We made our way outside past the bar and Barbe a Papa stall at which point Jay laughed. “What’s so funny?” I asked, ‘Barbe a Papa, is Dad’s Beard. Candyfloss is Dad’s beard.’ I was still confused as to me Barbeapapa is a pink splodge of a cartoon character from my childhood, I guess it was made in France and dubbed over for folks like me.

Once outside there was a little confusion as to what was going to happen next, closely followed by a whooooosh. Then a boom. It was fireworks time. Up on the hill above the village a tiny torch could be seen moving in the trees to set off the display. My oooohs and ahhhhhs were mixed with a tear and sadness. This was our first ever Bastille Day celebration, if Charlie hadn’t passed away we would have stayed in Switzerland to avoid the fireworks. He hated fireworks and we did our best to avoid them for him.

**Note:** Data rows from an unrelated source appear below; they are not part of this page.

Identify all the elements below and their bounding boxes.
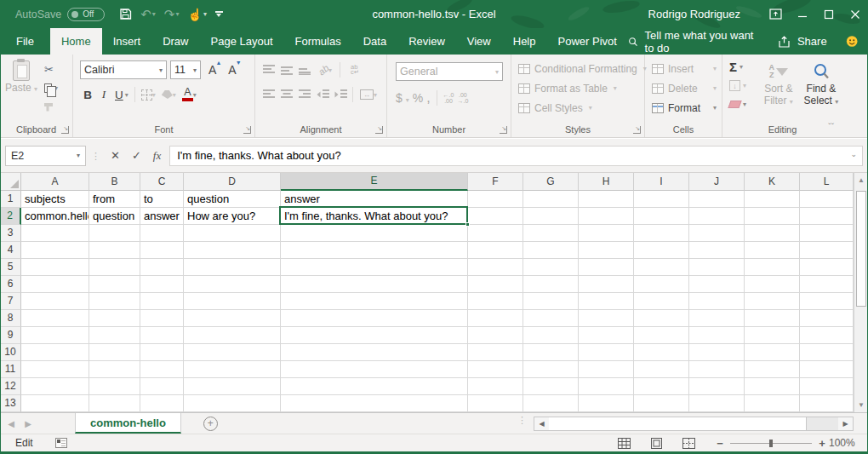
feedback-smiley-icon[interactable] — [846, 34, 858, 49]
cell-D9[interactable] — [184, 327, 281, 344]
page-layout-view-button[interactable] — [640, 438, 672, 449]
tab-review[interactable]: Review — [397, 28, 456, 55]
cell-L10[interactable] — [800, 344, 854, 361]
share-button[interactable]: Share — [778, 35, 827, 48]
autosum-button[interactable]: Σ▾ — [729, 59, 757, 74]
format-as-table-button[interactable]: Format as Table▾ — [511, 78, 644, 98]
cell-H6[interactable] — [579, 276, 634, 293]
cell-E5[interactable] — [281, 259, 468, 276]
cell-K13[interactable] — [745, 395, 800, 412]
cell-L7[interactable] — [800, 293, 854, 310]
cell-C3[interactable] — [140, 225, 184, 242]
cell-D5[interactable] — [184, 259, 281, 276]
shrink-font-button[interactable]: A▼ — [224, 63, 240, 77]
align-left-button[interactable] — [260, 85, 277, 104]
cell-D6[interactable] — [184, 276, 281, 293]
cell-G7[interactable] — [523, 293, 579, 310]
merge-center-button[interactable]: ↔▾ — [357, 85, 380, 104]
cell-E12[interactable] — [281, 378, 468, 395]
cell-L11[interactable] — [800, 361, 854, 378]
cell-J12[interactable] — [689, 378, 745, 395]
cell-A6[interactable] — [21, 276, 89, 293]
increase-decimal-button[interactable]: ←.0.00 — [443, 92, 454, 104]
cell-E9[interactable] — [281, 327, 468, 344]
horizontal-scroll-thumb[interactable] — [549, 417, 807, 430]
cell-D7[interactable] — [184, 293, 281, 310]
cell-L13[interactable] — [800, 395, 854, 412]
cell-H8[interactable] — [579, 310, 634, 327]
cell-I1[interactable] — [634, 191, 689, 208]
tab-file[interactable]: File — [0, 28, 50, 55]
align-bottom-button[interactable] — [296, 60, 313, 79]
cell-G4[interactable] — [523, 242, 579, 259]
cell-B5[interactable] — [89, 259, 140, 276]
delete-cells-button[interactable]: Delete▾ — [645, 78, 722, 98]
scroll-left-icon[interactable]: ◀ — [534, 417, 549, 430]
cell-J2[interactable] — [689, 208, 745, 225]
insert-cells-button[interactable]: Insert▾ — [645, 59, 722, 78]
cell-E11[interactable] — [281, 361, 468, 378]
cell-I2[interactable] — [634, 208, 689, 225]
zoom-in-button[interactable]: + — [815, 437, 829, 450]
comma-style-button[interactable]: , — [426, 90, 430, 106]
sort-filter-button[interactable]: AZ Sort & Filter ▾ — [757, 60, 800, 112]
cell-C6[interactable] — [140, 276, 184, 293]
percent-style-button[interactable]: % — [413, 91, 423, 105]
cell-J6[interactable] — [689, 276, 745, 293]
accounting-format-button[interactable]: $ ▾ — [396, 91, 409, 105]
cell-C12[interactable] — [140, 378, 184, 395]
cell-K5[interactable] — [745, 259, 800, 276]
cell-F11[interactable] — [468, 361, 523, 378]
row-header-12[interactable]: 12 — [0, 378, 21, 395]
tab-home[interactable]: Home — [50, 28, 102, 55]
cell-D11[interactable] — [184, 361, 281, 378]
scroll-down-icon[interactable]: ▼ — [854, 398, 868, 412]
tell-me-box[interactable]: Tell me what you want to do — [628, 29, 759, 55]
cell-B1[interactable]: from — [89, 191, 140, 208]
cell-J1[interactable] — [689, 191, 745, 208]
cell-K9[interactable] — [745, 327, 800, 344]
alignment-dialog-launcher[interactable]: ↘ — [375, 126, 383, 134]
cell-F3[interactable] — [468, 225, 523, 242]
cell-E2[interactable]: I'm fine, thanks. What about you? — [281, 208, 468, 225]
font-name-combo[interactable]: Calibri▾ — [80, 60, 167, 79]
cell-H1[interactable] — [579, 191, 634, 208]
row-header-7[interactable]: 7 — [0, 293, 21, 310]
column-header-H[interactable]: H — [579, 173, 634, 191]
cell-J13[interactable] — [689, 395, 745, 412]
cell-I9[interactable] — [634, 327, 689, 344]
cell-H9[interactable] — [579, 327, 634, 344]
font-dialog-launcher[interactable]: ↘ — [243, 126, 251, 134]
cell-B8[interactable] — [89, 310, 140, 327]
cell-C9[interactable] — [140, 327, 184, 344]
cell-F2[interactable] — [468, 208, 523, 225]
cell-J8[interactable] — [689, 310, 745, 327]
paste-button[interactable]: Paste ▾ — [3, 59, 39, 94]
cell-B6[interactable] — [89, 276, 140, 293]
save-button[interactable] — [117, 3, 134, 26]
cell-I6[interactable] — [634, 276, 689, 293]
cell-E4[interactable] — [281, 242, 468, 259]
clear-button[interactable]: ▾ — [729, 96, 757, 112]
cell-G10[interactable] — [523, 344, 579, 361]
cell-G1[interactable] — [523, 191, 579, 208]
cell-G9[interactable] — [523, 327, 579, 344]
cell-L9[interactable] — [800, 327, 854, 344]
cell-B9[interactable] — [89, 327, 140, 344]
cell-I11[interactable] — [634, 361, 689, 378]
formula-input[interactable]: I'm fine, thanks. What about you? ⌄ — [169, 146, 863, 166]
cell-E13[interactable] — [281, 395, 468, 412]
cell-J11[interactable] — [689, 361, 745, 378]
cell-D13[interactable] — [184, 395, 281, 412]
tab-power-pivot[interactable]: Power Pivot — [547, 28, 628, 55]
cell-K10[interactable] — [745, 344, 800, 361]
select-all-corner[interactable] — [0, 173, 21, 191]
cell-C2[interactable]: answer — [140, 208, 184, 225]
conditional-formatting-button[interactable]: Conditional Formatting▾ — [511, 59, 644, 78]
zoom-slider-thumb[interactable] — [769, 440, 773, 447]
macro-record-icon[interactable] — [55, 438, 67, 448]
expand-formula-bar-icon[interactable]: ⌄ — [850, 150, 857, 158]
cell-L12[interactable] — [800, 378, 854, 395]
cell-G13[interactable] — [523, 395, 579, 412]
cell-F4[interactable] — [468, 242, 523, 259]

Bastille Day Fireworks in Abondance France

The last boom finished echoing around the mountains followed by a short burst of applause in appreciation. Then the music was cranked up and most folks made for their cars to head home. We strolled back to Zagan and settled in for a surprisingly quiet night. The follow morning just after 7am our alarm went off, hang on, we hadn’t set an alarm, and it’s Saturday. So what was the ringing noise?

Our mountain alarm clock

We had a vague plan about where to head to next, so we set our satnav for Le Grand Bornand which hosts a stage of the Tour de France in a few days time. They were also having a firework party tonight, so we figured we  would nip to Le Reposoir to use the service point, then pop to Le Grand Bornand for a couple of nights, then back to Le Reposir service point again, before finding somewhere to park along the final ascent of the Tour stage on Monday. Of course, plans change.

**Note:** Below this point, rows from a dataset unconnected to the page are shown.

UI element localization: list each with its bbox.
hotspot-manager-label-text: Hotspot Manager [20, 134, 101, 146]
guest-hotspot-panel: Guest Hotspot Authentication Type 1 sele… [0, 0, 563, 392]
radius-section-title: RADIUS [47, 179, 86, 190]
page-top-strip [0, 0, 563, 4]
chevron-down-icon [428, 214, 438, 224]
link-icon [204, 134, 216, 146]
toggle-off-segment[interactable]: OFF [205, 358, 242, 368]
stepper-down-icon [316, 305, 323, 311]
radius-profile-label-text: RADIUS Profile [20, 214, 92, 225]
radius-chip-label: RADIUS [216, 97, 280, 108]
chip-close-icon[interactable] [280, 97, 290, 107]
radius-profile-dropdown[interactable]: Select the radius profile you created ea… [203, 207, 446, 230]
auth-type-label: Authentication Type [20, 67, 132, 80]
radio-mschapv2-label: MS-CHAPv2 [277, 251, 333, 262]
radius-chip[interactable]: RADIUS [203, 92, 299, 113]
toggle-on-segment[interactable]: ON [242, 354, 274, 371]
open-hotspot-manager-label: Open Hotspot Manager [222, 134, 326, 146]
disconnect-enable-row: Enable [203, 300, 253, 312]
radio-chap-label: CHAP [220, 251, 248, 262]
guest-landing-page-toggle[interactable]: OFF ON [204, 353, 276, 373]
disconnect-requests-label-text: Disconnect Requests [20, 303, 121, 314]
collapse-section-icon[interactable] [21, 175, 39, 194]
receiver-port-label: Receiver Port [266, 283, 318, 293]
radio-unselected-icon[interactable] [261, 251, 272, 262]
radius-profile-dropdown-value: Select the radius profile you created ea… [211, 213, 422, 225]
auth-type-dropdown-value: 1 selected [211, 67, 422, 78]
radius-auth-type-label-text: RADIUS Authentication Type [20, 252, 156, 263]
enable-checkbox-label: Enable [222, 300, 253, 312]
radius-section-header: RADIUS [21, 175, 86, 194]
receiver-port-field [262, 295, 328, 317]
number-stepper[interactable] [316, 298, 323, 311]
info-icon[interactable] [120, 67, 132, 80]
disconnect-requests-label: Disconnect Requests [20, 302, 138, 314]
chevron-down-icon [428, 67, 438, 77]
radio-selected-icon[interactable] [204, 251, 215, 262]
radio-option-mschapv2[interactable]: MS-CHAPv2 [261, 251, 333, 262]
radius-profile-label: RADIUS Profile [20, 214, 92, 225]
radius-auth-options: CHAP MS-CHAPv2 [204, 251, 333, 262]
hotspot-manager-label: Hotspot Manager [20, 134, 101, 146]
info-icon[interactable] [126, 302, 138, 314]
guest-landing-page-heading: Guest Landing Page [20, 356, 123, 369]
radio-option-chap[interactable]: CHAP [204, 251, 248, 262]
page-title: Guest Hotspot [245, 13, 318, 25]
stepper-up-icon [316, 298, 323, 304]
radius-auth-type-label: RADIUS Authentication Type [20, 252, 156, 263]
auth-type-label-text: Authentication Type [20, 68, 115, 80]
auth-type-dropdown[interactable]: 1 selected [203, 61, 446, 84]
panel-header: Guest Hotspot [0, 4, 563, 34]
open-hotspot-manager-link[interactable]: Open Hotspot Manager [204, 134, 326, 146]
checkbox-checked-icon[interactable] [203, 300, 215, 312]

Arriving in Le Reposoir the aire was packed, it’s supposed to take 10 motorhomes but there were at least 25 in here. We parked up and waited to use the service point. As the motorhome using the services finished and moved off, another motorhome behind him started his engine. I waved at him and pointed out that we were next, then turned around to direct Jay over the grey water grate. The motorhome behind me started to move forward then beeped his horn at me, I jumped out of the way and he just missed me. Needless to say that by now we weren’t happy, as another motorhome had pulled up behind the one that had just tried to run me over. So instead of using the service point we decided to leave. Sadly when it’s an event or space is at a premium, we’ve seen how heated things can get so quickly. Already folks were putting tape across patches of land on the route to stop people parking next to them. In the aire a chap saw us looking for a space and manoeuvred his camping chairs out into the space next to him (like in Forrest Gump: “ya can’t sit here, seat’s taken”), which would never have fitted a motorhome in anyway.

As we left the aire Jay calmly told the man in French that what he did was not good because he loves his wife and would not want to see her hurt – how much do I love my amazing husband. The ‘would-be Ju runner overer’ said he had forgotten to put his hand brake on and it was an accident, I guess we’ll never know. As we started to drive away there was another motorhome coming up the lane towards us, a stand off. Then a local man appeared and asked if we wanted to stay, we said we would but the aire was full, he said he would find us a space, and he did. So we’re now blocking in folks, and are ourselves blocked in, but we’re all here. The same man has been guiding loads of motorhomes into spaces around the village, which has now probably more than doubled in population.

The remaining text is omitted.